Her heat was won by fastest qualifier, American Hannah Aspden who won bronze in Rio. Aspden was over two seconds outside Pascoe’s record, set in 2019.
Pascoe, who has been reclassified to the S9 (more disabled), having swum S10 at previous Olympics, will face all of the medal winners from Rio in tonight’s final, which starts at 8.21pm.
Spain’s Nuria Soto easily beat Australian Ellie Cole in the other heat.
Hamilton’s Jesse Reynolds qualified sixth fastest for tonight’s final in the S9 100m backstroke.
He was third in a fast S9 100m backstroke heat, nearly two seconds behind easy winner Timothy Hodge of Australia.
World record holder Bogdan Mozgovoi of Russia was pipped by Yahor Schalkanau of Belarus in the other heat but remains the favourite for tonight’s showdown at 8.14pm.
Kiwi shooter misses medals
Meanwhile, veteran Paralympian Michael Johnson has missed out on the medals in the final of the Mixed 10m Air Rifle Standing SH2 event.
Competing in his fifth Games, one of only three Kiwi athletes to ever do so, Johnson failed to maintain a high enough average in the final, eventually eliminated in sixth place overall.
Johnson entered the final in strong form, qualifying with the second-highest average score in his heat.
However, he failed to carry that form through to the final as he averaged 10.438, after qualifying at a rate of 10.562.
Earlier, Johnson had talked about the experience of competing in his first major event in over two years, saying it was surprisingly taxing.
“I felt pretty good yesterday in my pre-event training but then today the nervousness and being out of the international competition for a couple of years must’ve got to me,” Johnson said after qualifyiung for the final.
“Man, I got super overheated with nerves. Being a tetraplegic you don’t regulate the body temperature as well so I was getting super hot.”

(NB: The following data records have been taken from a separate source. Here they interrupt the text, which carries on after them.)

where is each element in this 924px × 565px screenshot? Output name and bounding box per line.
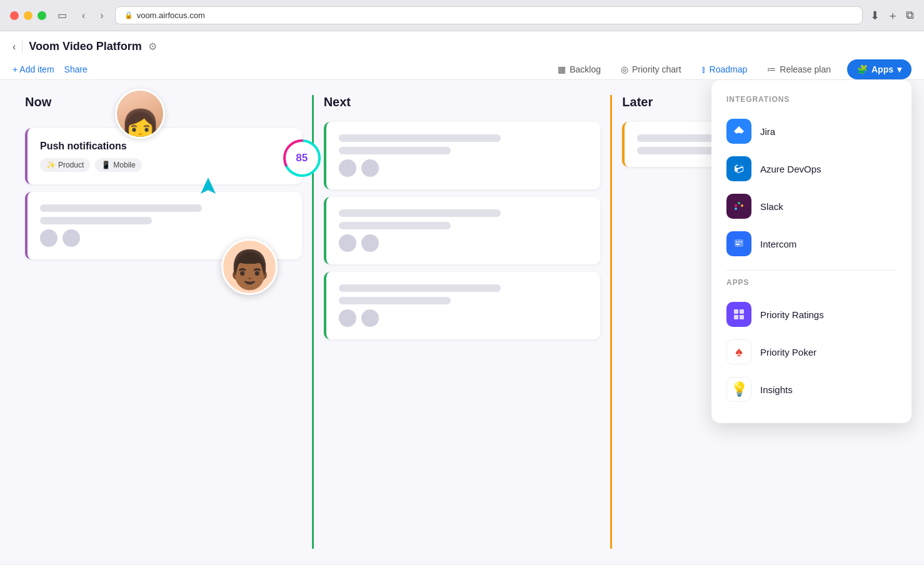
avatar-male: 👨🏾 (221, 239, 278, 295)
column-now: Now 👩 Push notifications (15, 95, 312, 549)
dot-1 (40, 229, 58, 247)
new-tab-icon[interactable]: ＋ (887, 8, 898, 23)
tab-roadmap[interactable]: ⫿ Roadmap (693, 59, 756, 79)
jira-icon (726, 119, 751, 144)
integration-azure-devops[interactable]: Azure DevOps (726, 150, 896, 188)
dot-1 (339, 234, 356, 252)
svg-rect-18 (740, 315, 744, 319)
copy-tab-icon[interactable]: ⧉ (906, 8, 914, 23)
skeleton-line-2 (40, 217, 152, 224)
slack-label: Slack (760, 201, 783, 212)
nav-tabs: ▦ Backlog ◎ Priority chart ⫿ Roadmap ≔ R… (549, 59, 911, 79)
release-plan-icon: ≔ (767, 64, 776, 74)
tag-mobile-label: Mobile (113, 161, 135, 169)
tab-release-plan[interactable]: ≔ Release plan (758, 59, 840, 79)
apps-button-label: Apps (871, 64, 893, 74)
tag-mobile[interactable]: 📱 Mobile (95, 158, 141, 172)
tab-roadmap-label: Roadmap (710, 64, 748, 74)
download-icon[interactable]: ⬇ (870, 8, 880, 23)
priority-ratings-icon (726, 302, 751, 327)
svg-rect-12 (738, 241, 740, 242)
skeleton-lines (339, 284, 588, 304)
tab-priority-chart-label: Priority chart (632, 64, 681, 74)
svg-rect-9 (741, 204, 743, 207)
app-header: ‹ Voom Video Platform ⚙ + Add item Share… (0, 31, 924, 80)
skeleton-line-1 (339, 284, 501, 292)
svg-rect-7 (735, 208, 737, 210)
dot-2 (361, 234, 379, 252)
apps-dropdown-button[interactable]: 🧩 Apps ▾ (847, 59, 911, 79)
app-insights[interactable]: 💡 Insights (726, 371, 896, 408)
url-text: voom.airfocus.com (137, 11, 205, 20)
back-button[interactable]: ‹ (78, 9, 89, 22)
dot-2 (361, 159, 379, 177)
apps-section-title: APPS (726, 278, 896, 287)
integration-slack[interactable]: Slack (726, 188, 896, 225)
skeleton-line-1 (40, 204, 202, 212)
address-bar[interactable]: 🔒 voom.airfocus.com (115, 6, 863, 24)
sparkles-icon: ✨ (46, 161, 56, 169)
dot-2 (63, 229, 80, 247)
card-dots (339, 234, 588, 252)
settings-gear-button[interactable]: ⚙ (148, 41, 157, 52)
svg-point-5 (737, 129, 741, 133)
dot-2 (361, 309, 379, 327)
dot-1 (339, 159, 356, 177)
skeleton-lines (339, 134, 588, 154)
back-to-projects-button[interactable]: ‹ (13, 41, 16, 52)
traffic-lights (10, 11, 46, 20)
add-item-button[interactable]: + Add item (13, 64, 54, 74)
svg-rect-14 (736, 244, 740, 245)
svg-rect-10 (735, 239, 743, 247)
app-priority-poker[interactable]: ♠ Priority Poker (726, 333, 896, 371)
insights-label: Insights (760, 384, 793, 395)
column-next-title: Next (324, 95, 601, 109)
svg-rect-16 (740, 309, 744, 314)
card-dots (339, 309, 588, 327)
share-button[interactable]: Share (64, 64, 88, 74)
score-number: 85 (296, 152, 308, 164)
backlog-icon: ▦ (558, 64, 566, 74)
close-button[interactable] (10, 11, 19, 20)
skeleton-line-1 (339, 209, 501, 217)
tab-release-plan-label: Release plan (780, 64, 831, 74)
azure-devops-icon (726, 156, 751, 181)
intercom-label: Intercom (760, 239, 796, 249)
priority-poker-label: Priority Poker (760, 347, 816, 358)
project-title: Voom Video Platform (29, 40, 141, 53)
mobile-icon: 📱 (101, 161, 111, 169)
card-next-1[interactable] (324, 122, 601, 189)
tag-product[interactable]: ✨ Product (40, 158, 90, 172)
lock-icon: 🔒 (124, 11, 133, 19)
integrations-section-title: INTEGRATIONS (726, 95, 896, 104)
intercom-icon (726, 231, 751, 256)
svg-rect-11 (736, 241, 737, 242)
dot-1 (339, 309, 356, 327)
app-priority-ratings[interactable]: Priority Ratings (726, 296, 896, 333)
skeleton-line-2 (339, 297, 451, 304)
svg-rect-6 (735, 204, 737, 207)
svg-rect-13 (741, 241, 742, 242)
score-badge: 85 (282, 138, 322, 178)
skeleton-line-2 (339, 147, 451, 154)
azure-devops-label: Azure DevOps (760, 164, 821, 174)
maximize-button[interactable] (38, 11, 46, 20)
integration-jira[interactable]: Jira (726, 112, 896, 150)
tab-backlog-label: Backlog (570, 64, 601, 74)
card-title-push-notifications: Push notifications (40, 141, 289, 152)
card-next-2[interactable] (324, 197, 601, 264)
apps-puzzle-icon: 🧩 (857, 64, 868, 74)
tab-priority-chart[interactable]: ◎ Priority chart (612, 59, 690, 79)
integration-intercom[interactable]: Intercom (726, 225, 896, 262)
title-divider (22, 41, 23, 53)
forward-button[interactable]: › (96, 9, 107, 22)
skeleton-line-2 (339, 222, 451, 229)
tab-backlog[interactable]: ▦ Backlog (549, 59, 610, 79)
sidebar-toggle-button[interactable]: ▭ (54, 8, 71, 22)
navigation-bar: + Add item Share ▦ Backlog ◎ Priority ch… (13, 53, 911, 79)
slack-icon (726, 194, 751, 219)
browser-actions: ⬇ ＋ ⧉ (870, 8, 914, 23)
card-next-3[interactable] (324, 272, 601, 339)
minimize-button[interactable] (24, 11, 33, 20)
apps-dropdown-panel: INTEGRATIONS Jira Azure DevOps (711, 80, 911, 423)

The 47-year-old Johnson has claimed a gold and two bronze medals over the course of a Paralympic shooting Para sport career that began with gold in Athens in 2004. He also has two World Championships to his name.
Johnson will have two further opportunities to add to his medal tally when he competes in the Mixed 10m Air Rifle Prone event on Wednesday and the Mixed 50m Rifle Prone event on Saturday.